[Collected data]
━━━━━━
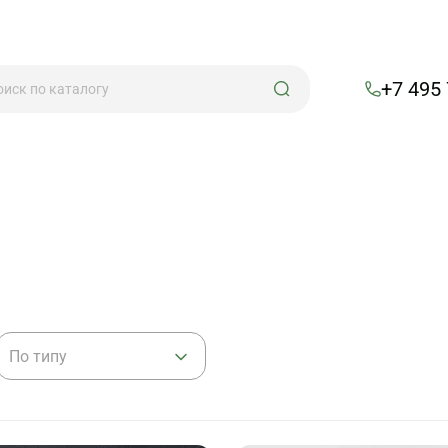
+7 495
По типу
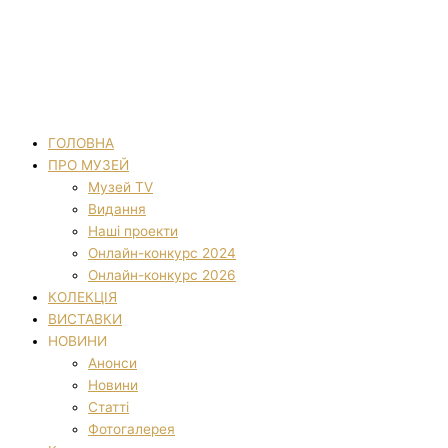
ГОЛОВНА
ПРО МУЗЕЙ
Музей TV
Видання
Наші проекти
Онлайн-конкурс 2024
Онлайн-конкурс 2026
КОЛЕКЦІЯ
ВИСТАВКИ
НОВИНИ
Анонси
Новини
Статті
Фотогалерея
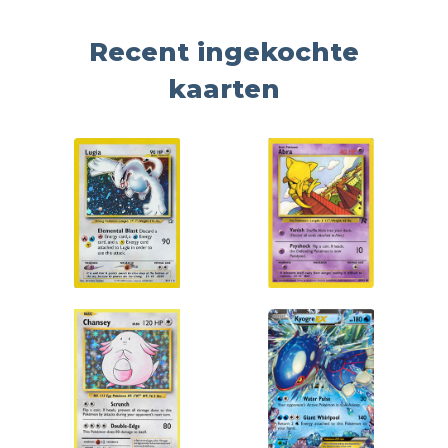
Recent ingekochte
kaarten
━━━━━━
What the exercise asks: A verbatim copy of the data, pictures removed, is the expected result.

Exercise solution:
+7 495
По типу
ГОЛОВНА
ПРО МУЗЕЙ
Музей TV
Видання
Наші проекти
Онлайн-конкурс 2024
Онлайн-конкурс 2026
КОЛЕКЦІЯ
ВИСТАВКИ
НОВИНИ
Анонси
Новини
Статті
Фотогалерея
Recent ingekochte
kaarten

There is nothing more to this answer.